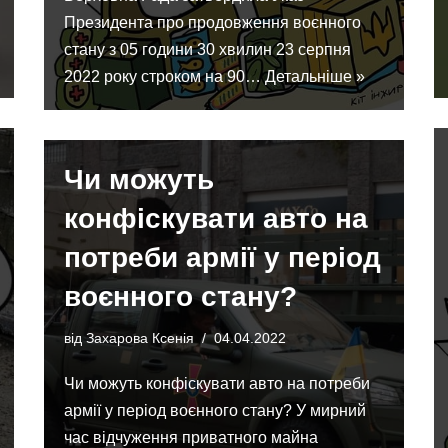
Президента про продовження воєнного
стану з 05 години 30 хвилин 23 серпня
2022 року строком на 90…
Детальніше »
Чи можуть
конфіскувати авто на
потреби армії у період
воєнного стану?
від
Захарова Ксенія
04.04.2022
Чи можуть конфіскувати авто на потреби
армії у період воєнного стану? У мирний
час відчуження приватного майна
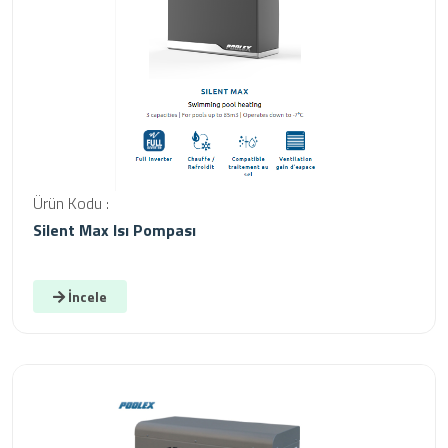
Ürün Kodu :
Silent Max Isı Pompası
İncele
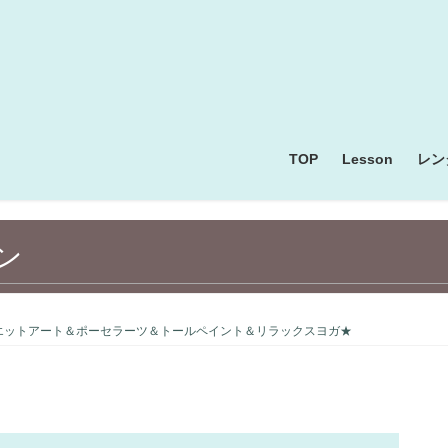
TOP
Lesson
レン
ン
エットアート＆ポーセラーツ＆トールペイント＆リラックスヨガ★
お料理・お菓子・パン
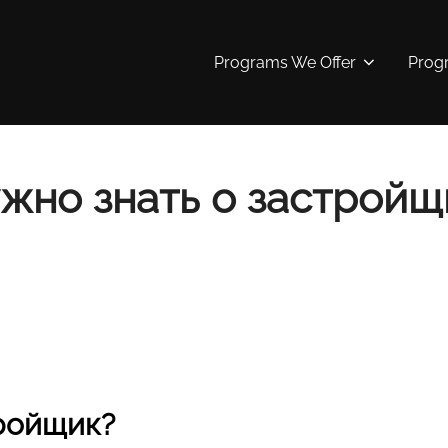
Programs We Offer
Prog
ужно знать о застройщ
тройщик?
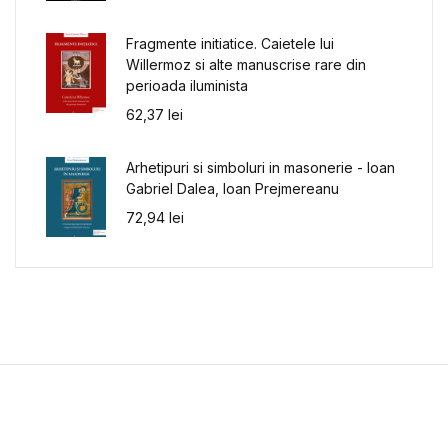
Fragmente initiatice. Caietele lui
Willermoz si alte manuscrise rare din
perioada iluminista
62,37
lei
Arhetipuri si simboluri in masonerie - Ioan
Gabriel Dalea, Ioan Prejmereanu
72,94
lei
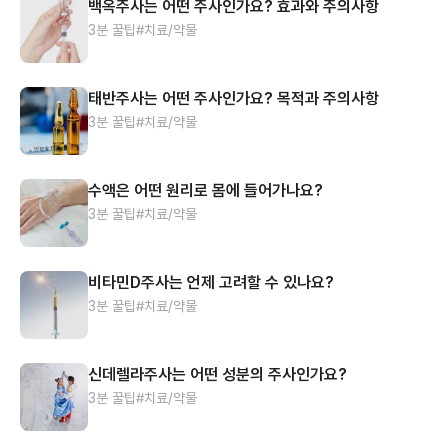
백옥주사는 어떤 주사인가요? 효과와 주의사항
3분 꿀팁
#치료/약물
태반주사는 어떤 주사인가요? 목적과 주의사항
3분 꿀팁
#치료/약물
수액은 어떤 원리로 몸에 들어가나요?
3분 꿀팁
#치료/약물
비타민D주사는 언제 고려할 수 있나요?
3분 꿀팁
#치료/약물
신데렐라주사는 어떤 성분의 주사인가요?
3분 꿀팁
#치료/약물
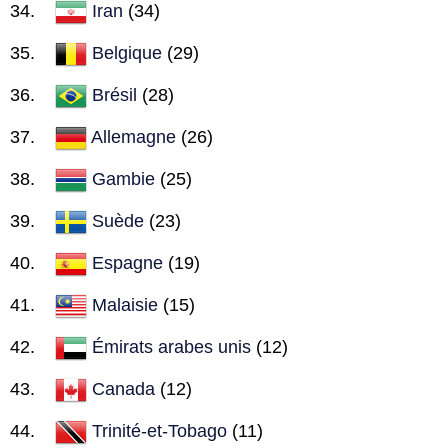
Iran
(34)
Belgique
(29)
Brésil
(28)
Allemagne
(26)
Gambie
(25)
Suède
(23)
Espagne
(19)
Malaisie
(15)
Émirats arabes unis
(12)
Canada
(12)
Trinité-et-Tobago
(11)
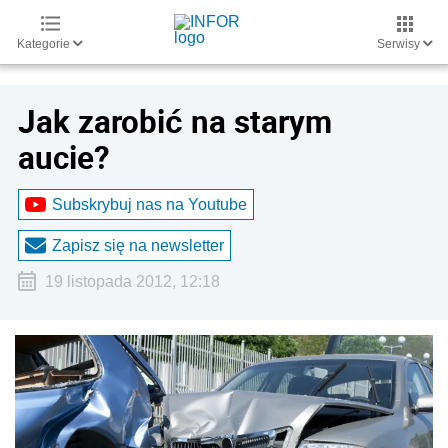
Kategorie
Serwisy
Jak zarobić na starym
aucie?
Subskrybuj nas na Youtube
Zapisz się na newsletter
19 listopada 2012, 12:18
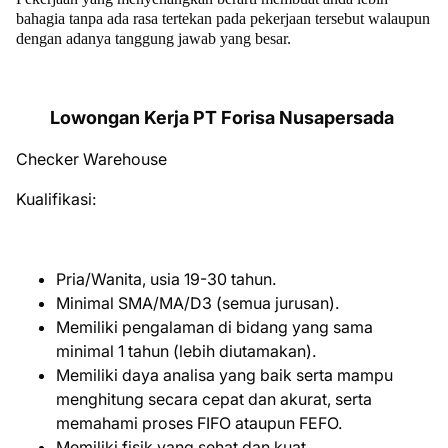
bahagia tanpa ada rasa tertekan pada pekerjaan tersebut walaupun
dengan adanya tanggung jawab yang besar.
Lowongan Kerja PT Forisa Nusapersada
Checker Warehouse
Kuаlіfіkаѕі:
Pria/Wanita, usia 19-30 tahun.
Minimal SMA/MA/D3 (semua jurusan).
Memiliki pengalaman di bidang yang sama
minimal 1 tahun (lebih diutamakan).
Memiliki daya analisa yang baik serta mampu
menghitung secara cepat dan akurat, serta
memahami proses FIFO ataupun FEFO.
Memiliki fisik yang sehat dan kuat.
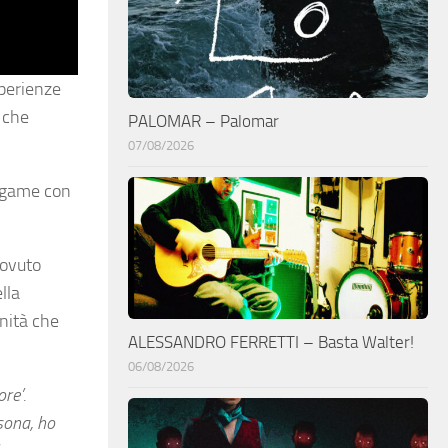
perienze
 che
PALOMAR – Palomar
07/08/2026
legame con
dovuto
lla
nità che
ALESSANDRO FERRETTI – Basta Walter!
06/08/2026
re’.
sona, ho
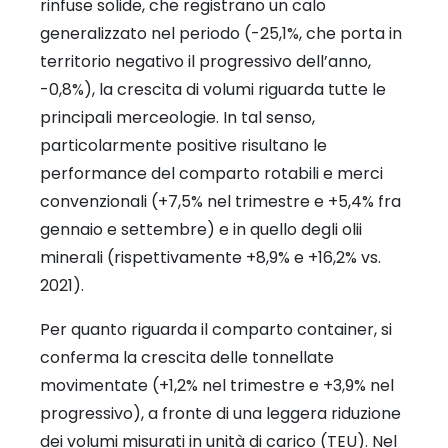
rinfuse solide, che registrano un calo
generalizzato nel periodo (-25,1%, che porta in
territorio negativo il progressivo dell’anno,
-0,8%), la crescita di volumi riguarda tutte le
principali merceologie. In tal senso,
particolarmente positive risultano le
performance del comparto rotabili e merci
convenzionali (+7,5% nel trimestre e +5,4% fra
gennaio e settembre) e in quello degli olii
minerali (rispettivamente +8,9% e +16,2% vs.
2021).
Per quanto riguarda il comparto container, si
conferma la crescita delle tonnellate
movimentate (+1,2% nel trimestre e +3,9% nel
progressivo), a fronte di una leggera riduzione
dei volumi misurati in unità di carico (TEU). Nel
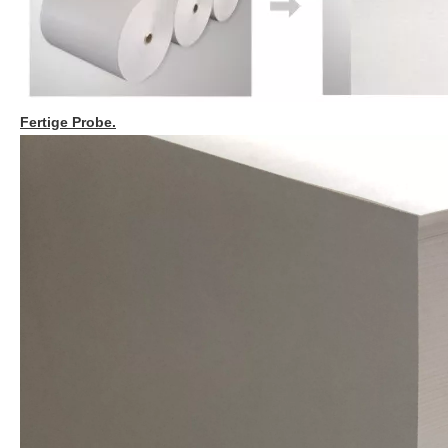
Fertige Probe.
----------
• REQUIRED WORK: Take the whole listing above and copy it exactly. Pictures do not go into the copy.

• EXERCISE OUTPUT:
Президента про продовження воєнного
стану з 05 години 30 хвилин 23 серпня
2022 року строком на 90…
Детальніше »
Чи можуть
конфіскувати авто на
потреби армії у період
воєнного стану?
від
Захарова Ксенія
04.04.2022
Чи можуть конфіскувати авто на потреби
армії у період воєнного стану? У мирний
час відчуження приватного майна
Ürün Kodu :
Silent Max Isı Pompası
İncele
TOP
Lesson
レン
ン
エットアート＆ポーセラーツ＆トールペイント＆リラックスヨガ★
お料理・お菓子・パン
Programs We Offer
Prog
ужно знать о застройщ
тройщик?
Fragmente initiatice. Caietele lui
Willermoz si alte manuscrise rare din
perioada iluminista
62,37
lei
Arhetipuri si simboluri in masonerie - Ioan
Gabriel Dalea, Ioan Prejmereanu
72,94
lei
백옥주사는 어떤 주사인가요? 효과와 주의사항
3분 꿀팁
#치료/약물
태반주사는 어떤 주사인가요? 목적과 주의사항
3분 꿀팁
#치료/약물
수액은 어떤 원리로 몸에 들어가나요?
3분 꿀팁
#치료/약물
비타민D주사는 언제 고려할 수 있나요?
3분 꿀팁
#치료/약물
신데렐라주사는 어떤 성분의 주사인가요?
3분 꿀팁
#치료/약물
Iran
(34)
Belgique
(29)
Brésil
(28)
Allemagne
(26)
Gambie
(25)
Suède
(23)
Espagne
(19)
Malaisie
(15)
Émirats arabes unis
(12)
Canada
(12)
Trinité-et-Tobago
(11)
Kategorie
Serwisy
Jak zarobić na starym
aucie?
Subskrybuj nas na Youtube
Zapisz się na newsletter
19 listopada 2012, 12:18
bahagia tanpa ada rasa tertekan pada pekerjaan tersebut walaupun
dengan adanya tanggung jawab yang besar.
Lowongan Kerja PT Forisa Nusapersada
Checker Warehouse
Kuаlіfіkаѕі:
Pria/Wanita, usia 19-30 tahun.
Minimal SMA/MA/D3 (semua jurusan).
Memiliki pengalaman di bidang yang sama
minimal 1 tahun (lebih diutamakan).
Memiliki daya analisa yang baik serta mampu
menghitung secara cepat dan akurat, serta
memahami proses FIFO ataupun FEFO.
Memiliki fisik yang sehat dan kuat.
perienze
 che
PALOMAR – Palomar
07/08/2026
legame con
dovuto
lla
nità che
ALESSANDRO FERRETTI – Basta Walter!
06/08/2026
re’.
sona, ho
rinfuse solide, che registrano un calo
generalizzato nel periodo (-25,1%, che porta in
territorio negativo il progressivo dell’anno,
-0,8%), la crescita di volumi riguarda tutte le
principali merceologie. In tal senso,
particolarmente positive risultano le
performance del comparto rotabili e merci
convenzionali (+7,5% nel trimestre e +5,4% fra
gennaio e settembre) e in quello degli olii
minerali (rispettivamente +8,9% e +16,2% vs.
2021).
Per quanto riguarda il comparto container, si
conferma la crescita delle tonnellate
movimentate (+1,2% nel trimestre e +3,9% nel
progressivo), a fronte di una leggera riduzione
dei volumi misurati in unità di carico (TEU). Nel
Fertige Probe.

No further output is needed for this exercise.